• Assigned task: Reproduce the records that follow exactly; any picture among them stays out.

[Page-level text extractions]
· · ·

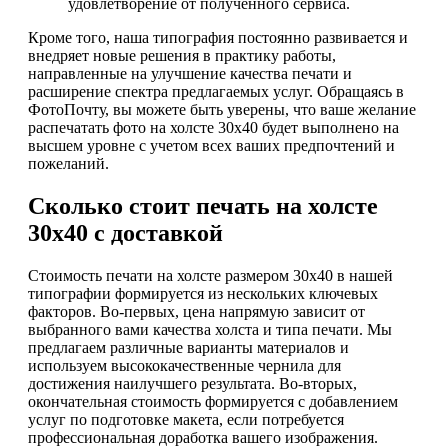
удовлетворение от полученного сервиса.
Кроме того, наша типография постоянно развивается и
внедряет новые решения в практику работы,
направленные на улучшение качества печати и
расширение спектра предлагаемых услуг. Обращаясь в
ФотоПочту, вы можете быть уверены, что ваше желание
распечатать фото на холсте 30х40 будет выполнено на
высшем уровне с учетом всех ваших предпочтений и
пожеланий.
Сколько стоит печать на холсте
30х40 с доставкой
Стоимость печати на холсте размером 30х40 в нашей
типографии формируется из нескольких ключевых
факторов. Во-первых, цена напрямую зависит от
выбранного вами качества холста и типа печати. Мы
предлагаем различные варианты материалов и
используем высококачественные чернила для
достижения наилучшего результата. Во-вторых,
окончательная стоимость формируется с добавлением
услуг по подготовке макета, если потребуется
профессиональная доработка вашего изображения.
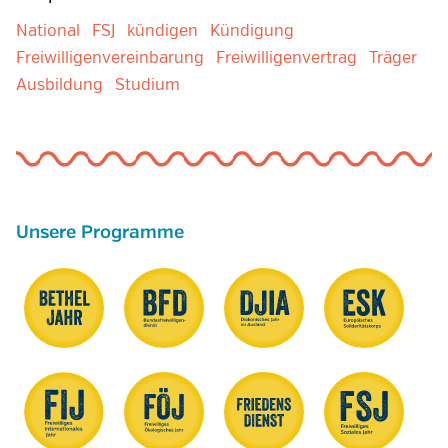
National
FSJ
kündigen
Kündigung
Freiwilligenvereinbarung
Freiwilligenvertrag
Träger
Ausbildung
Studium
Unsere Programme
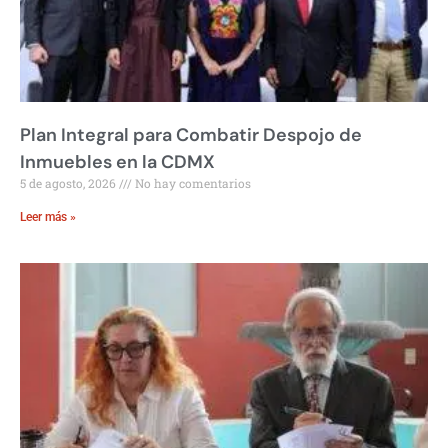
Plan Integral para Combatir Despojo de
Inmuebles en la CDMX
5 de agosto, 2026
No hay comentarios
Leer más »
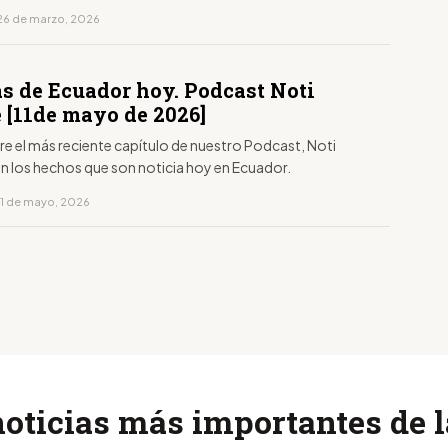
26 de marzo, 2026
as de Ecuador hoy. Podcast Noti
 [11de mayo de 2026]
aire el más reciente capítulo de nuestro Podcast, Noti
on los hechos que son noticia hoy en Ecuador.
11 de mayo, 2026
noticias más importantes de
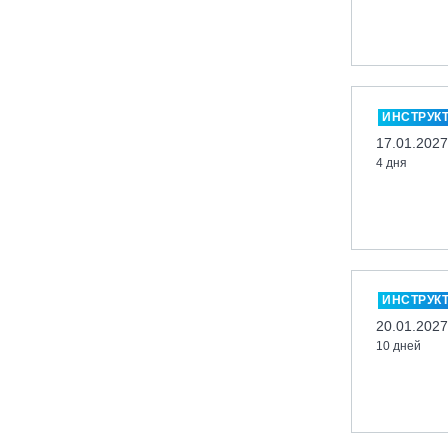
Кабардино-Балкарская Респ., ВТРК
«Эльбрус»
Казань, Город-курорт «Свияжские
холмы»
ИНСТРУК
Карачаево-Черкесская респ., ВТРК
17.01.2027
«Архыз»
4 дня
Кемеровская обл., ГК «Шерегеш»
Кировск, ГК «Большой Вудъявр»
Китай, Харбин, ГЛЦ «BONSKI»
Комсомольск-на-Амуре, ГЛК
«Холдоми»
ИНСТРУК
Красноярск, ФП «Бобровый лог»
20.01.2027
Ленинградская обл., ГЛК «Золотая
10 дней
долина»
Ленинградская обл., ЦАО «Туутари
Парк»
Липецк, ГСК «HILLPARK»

· · ·

• Written answer:
удовлетворение от полученного сервиса.
Кроме того, наша типография постоянно развивается и
внедряет новые решения в практику работы,
направленные на улучшение качества печати и
расширение спектра предлагаемых услуг. Обращаясь в
ФотоПочту, вы можете быть уверены, что ваше желание
распечатать фото на холсте 30х40 будет выполнено на
высшем уровне с учетом всех ваших предпочтений и
пожеланий.
Сколько стоит печать на холсте
30х40 с доставкой
Стоимость печати на холсте размером 30х40 в нашей
типографии формируется из нескольких ключевых
факторов. Во-первых, цена напрямую зависит от
выбранного вами качества холста и типа печати. Мы
предлагаем различные варианты материалов и
используем высококачественные чернила для
достижения наилучшего результата. Во-вторых,
окончательная стоимость формируется с добавлением
услуг по подготовке макета, если потребуется
профессиональная доработка вашего изображения.
National
FSJ
kündigen
Kündigung
Freiwilligenvereinbarung
Freiwilligenvertrag
Träger
Ausbildung
Studium
Unsere Programme
Plan Integral para Combatir Despojo de
Inmuebles en la CDMX
5 de agosto, 2026
No hay comentarios
Leer más »
26 de marzo, 2026
as de Ecuador hoy. Podcast Noti
 [11de mayo de 2026]
aire el más reciente capítulo de nuestro Podcast, Noti
on los hechos que son noticia hoy en Ecuador.
11 de mayo, 2026
noticias más importantes de
Кабардино-Балкарская Респ., ВТРК
«Эльбрус»
Казань, Город-курорт «Свияжские
холмы»
ИНСТРУК
Карачаево-Черкесская респ., ВТРК
17.01.2027
«Архыз»
4 дня
Кемеровская обл., ГК «Шерегеш»
Кировск, ГК «Большой Вудъявр»
Китай, Харбин, ГЛЦ «BONSKI»
Комсомольск-на-Амуре, ГЛК
«Холдоми»
ИНСТРУК
Красноярск, ФП «Бобровый лог»
20.01.2027
Ленинградская обл., ГЛК «Золотая
10 дней
долина»
Ленинградская обл., ЦАО «Туутари
Парк»
Липецк, ГСК «HILLPARK»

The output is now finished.